High-throughput screening of DNA binding sites for transcription factor AmyR from Aspergillus nidulans using DNA beads display system

We established a high-throughput screening method for the DNA binding sequence of a eukaryotic transcription factor by using the bead display system with emulsion PCR and flow cytometry and applied it for identifying a eukaryotic transcriptional activator AmyR, which is known to regulate amylolytic gene expression in Aspergillus species. Segmented parts of the binding site of AmyR were randomized to make a DNA library on beads, onto which MalE-tagged AmyR protein and fluorescent anti-MalE tag antibody were bound, followed by selection with a flow cytometer.

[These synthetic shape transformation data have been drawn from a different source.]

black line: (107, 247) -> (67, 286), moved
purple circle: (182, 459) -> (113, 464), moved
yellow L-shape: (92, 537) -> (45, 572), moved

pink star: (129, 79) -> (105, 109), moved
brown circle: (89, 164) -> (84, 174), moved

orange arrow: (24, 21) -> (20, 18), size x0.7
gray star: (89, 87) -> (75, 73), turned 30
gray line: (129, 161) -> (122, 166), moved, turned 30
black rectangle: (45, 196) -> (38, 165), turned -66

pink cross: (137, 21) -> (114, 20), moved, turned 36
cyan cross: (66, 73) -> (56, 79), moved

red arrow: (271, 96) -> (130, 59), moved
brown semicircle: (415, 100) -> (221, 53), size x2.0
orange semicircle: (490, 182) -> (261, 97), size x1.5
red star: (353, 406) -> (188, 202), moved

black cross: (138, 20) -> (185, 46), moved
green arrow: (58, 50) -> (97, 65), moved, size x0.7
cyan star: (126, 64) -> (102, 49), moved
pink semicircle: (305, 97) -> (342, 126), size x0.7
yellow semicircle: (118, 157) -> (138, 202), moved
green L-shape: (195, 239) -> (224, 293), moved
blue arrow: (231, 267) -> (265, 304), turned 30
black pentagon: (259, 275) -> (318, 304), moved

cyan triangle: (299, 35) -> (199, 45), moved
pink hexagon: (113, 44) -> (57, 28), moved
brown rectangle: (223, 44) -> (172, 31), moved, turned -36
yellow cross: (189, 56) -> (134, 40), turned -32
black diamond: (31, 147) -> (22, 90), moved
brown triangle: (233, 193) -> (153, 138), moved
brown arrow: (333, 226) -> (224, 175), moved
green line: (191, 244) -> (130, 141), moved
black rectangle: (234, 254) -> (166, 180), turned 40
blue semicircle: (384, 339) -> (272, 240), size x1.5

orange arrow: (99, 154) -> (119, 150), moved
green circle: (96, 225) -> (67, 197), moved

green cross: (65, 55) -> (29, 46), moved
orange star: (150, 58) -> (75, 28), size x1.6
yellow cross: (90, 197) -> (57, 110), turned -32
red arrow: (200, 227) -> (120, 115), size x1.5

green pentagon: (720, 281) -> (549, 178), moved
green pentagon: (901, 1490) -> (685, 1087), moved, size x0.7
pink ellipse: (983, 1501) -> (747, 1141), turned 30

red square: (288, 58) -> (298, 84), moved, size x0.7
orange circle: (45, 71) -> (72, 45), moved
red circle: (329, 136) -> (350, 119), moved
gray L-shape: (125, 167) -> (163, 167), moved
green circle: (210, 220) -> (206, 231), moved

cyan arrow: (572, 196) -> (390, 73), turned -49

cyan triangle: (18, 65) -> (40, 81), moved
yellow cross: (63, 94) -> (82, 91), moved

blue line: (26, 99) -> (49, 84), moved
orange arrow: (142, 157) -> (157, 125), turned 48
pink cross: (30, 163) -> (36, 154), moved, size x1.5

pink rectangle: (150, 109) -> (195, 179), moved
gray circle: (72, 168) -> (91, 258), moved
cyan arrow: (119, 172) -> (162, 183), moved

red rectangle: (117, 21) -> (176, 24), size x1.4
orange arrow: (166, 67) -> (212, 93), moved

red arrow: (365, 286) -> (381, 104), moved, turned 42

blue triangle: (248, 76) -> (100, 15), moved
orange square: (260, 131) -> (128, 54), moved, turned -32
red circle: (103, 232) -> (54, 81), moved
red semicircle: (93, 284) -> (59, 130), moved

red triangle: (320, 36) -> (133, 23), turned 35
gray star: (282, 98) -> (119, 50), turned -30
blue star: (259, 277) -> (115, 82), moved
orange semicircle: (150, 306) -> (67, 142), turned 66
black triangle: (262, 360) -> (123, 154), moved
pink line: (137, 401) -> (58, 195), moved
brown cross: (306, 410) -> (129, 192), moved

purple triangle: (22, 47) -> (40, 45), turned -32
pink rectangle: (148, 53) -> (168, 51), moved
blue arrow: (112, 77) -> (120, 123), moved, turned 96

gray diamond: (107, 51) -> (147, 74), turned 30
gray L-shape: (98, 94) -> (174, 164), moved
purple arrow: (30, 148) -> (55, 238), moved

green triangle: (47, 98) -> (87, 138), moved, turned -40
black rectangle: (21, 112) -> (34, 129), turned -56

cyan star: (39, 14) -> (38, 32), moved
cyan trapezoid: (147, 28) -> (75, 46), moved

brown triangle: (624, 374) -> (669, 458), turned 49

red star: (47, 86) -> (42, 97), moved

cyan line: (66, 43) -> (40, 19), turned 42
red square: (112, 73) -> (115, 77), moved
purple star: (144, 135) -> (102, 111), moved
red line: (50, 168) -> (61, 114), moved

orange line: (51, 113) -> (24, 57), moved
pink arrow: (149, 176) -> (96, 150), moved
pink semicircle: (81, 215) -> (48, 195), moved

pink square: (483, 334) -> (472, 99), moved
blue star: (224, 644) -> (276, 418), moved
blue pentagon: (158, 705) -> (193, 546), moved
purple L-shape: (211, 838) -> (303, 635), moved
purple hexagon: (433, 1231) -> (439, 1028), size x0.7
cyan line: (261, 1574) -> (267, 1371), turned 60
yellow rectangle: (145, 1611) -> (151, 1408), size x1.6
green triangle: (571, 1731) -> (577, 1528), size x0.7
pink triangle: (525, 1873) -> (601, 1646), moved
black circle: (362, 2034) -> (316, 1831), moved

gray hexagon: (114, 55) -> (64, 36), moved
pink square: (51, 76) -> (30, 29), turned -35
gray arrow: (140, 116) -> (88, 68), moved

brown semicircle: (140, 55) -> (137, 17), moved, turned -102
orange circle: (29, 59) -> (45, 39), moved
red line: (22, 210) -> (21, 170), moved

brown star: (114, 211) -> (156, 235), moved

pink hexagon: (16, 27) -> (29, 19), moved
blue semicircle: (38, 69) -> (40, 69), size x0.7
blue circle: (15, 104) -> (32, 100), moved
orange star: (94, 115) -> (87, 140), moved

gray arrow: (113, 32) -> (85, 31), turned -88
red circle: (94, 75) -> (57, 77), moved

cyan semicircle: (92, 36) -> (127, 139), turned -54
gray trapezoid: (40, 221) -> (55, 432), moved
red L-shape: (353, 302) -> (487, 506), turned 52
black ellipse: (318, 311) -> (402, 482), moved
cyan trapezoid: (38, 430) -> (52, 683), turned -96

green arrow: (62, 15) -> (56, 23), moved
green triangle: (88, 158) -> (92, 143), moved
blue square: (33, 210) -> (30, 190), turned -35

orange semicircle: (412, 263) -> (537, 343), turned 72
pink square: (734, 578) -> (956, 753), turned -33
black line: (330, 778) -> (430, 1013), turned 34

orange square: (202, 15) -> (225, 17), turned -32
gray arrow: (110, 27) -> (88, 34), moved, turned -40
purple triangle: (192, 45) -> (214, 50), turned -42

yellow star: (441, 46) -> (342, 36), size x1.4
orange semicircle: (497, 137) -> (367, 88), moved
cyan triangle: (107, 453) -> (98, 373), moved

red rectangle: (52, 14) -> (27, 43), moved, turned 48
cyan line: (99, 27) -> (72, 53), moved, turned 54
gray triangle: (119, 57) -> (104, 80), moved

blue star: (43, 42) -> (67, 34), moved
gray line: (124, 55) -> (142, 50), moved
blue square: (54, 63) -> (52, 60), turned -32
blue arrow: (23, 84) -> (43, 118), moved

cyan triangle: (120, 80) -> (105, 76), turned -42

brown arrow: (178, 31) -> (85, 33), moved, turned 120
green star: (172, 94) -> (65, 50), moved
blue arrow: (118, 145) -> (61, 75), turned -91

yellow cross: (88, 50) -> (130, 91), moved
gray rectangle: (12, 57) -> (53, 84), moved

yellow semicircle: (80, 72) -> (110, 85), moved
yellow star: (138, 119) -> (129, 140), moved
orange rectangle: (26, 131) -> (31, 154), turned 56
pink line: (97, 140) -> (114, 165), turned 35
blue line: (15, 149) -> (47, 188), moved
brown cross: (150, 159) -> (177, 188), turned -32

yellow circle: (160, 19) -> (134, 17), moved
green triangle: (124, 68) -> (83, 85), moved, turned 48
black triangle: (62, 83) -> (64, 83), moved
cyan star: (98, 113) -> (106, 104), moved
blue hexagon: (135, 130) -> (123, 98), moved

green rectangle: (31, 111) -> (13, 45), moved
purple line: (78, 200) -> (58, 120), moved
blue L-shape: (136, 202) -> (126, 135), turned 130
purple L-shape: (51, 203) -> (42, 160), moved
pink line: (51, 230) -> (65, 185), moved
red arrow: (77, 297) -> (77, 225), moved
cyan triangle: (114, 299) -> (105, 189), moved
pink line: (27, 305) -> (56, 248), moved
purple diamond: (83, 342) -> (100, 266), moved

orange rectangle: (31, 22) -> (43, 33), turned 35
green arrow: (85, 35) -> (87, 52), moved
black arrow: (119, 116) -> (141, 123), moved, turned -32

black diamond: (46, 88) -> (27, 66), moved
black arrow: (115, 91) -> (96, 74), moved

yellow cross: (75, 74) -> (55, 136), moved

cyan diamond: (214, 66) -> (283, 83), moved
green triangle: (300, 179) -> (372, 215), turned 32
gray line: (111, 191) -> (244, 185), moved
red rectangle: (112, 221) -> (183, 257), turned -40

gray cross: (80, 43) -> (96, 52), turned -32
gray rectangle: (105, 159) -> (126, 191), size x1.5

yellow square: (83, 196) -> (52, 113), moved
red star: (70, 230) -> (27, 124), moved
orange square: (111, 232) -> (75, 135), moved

From a library replacing well-conserved six nucleotides (CGG–CGG) to random ones, the consensus sequence was recovered at a high frequency, demonstrating the reliability of the screening system. Interestingly, similar analysis for another library having randomized intermediate eight nucleotides between the conserved triplets revealed that the selected intermediate sequence had a strong preference for the T nucleotide. Moreover, exactly the same sequence with the upstream region of amyB, a typical AmyR-regulated gene, was found in the selection. These results suggest that this screening system will be a powerful tool for high-throughput analysis of the eukaryotic transcriptome.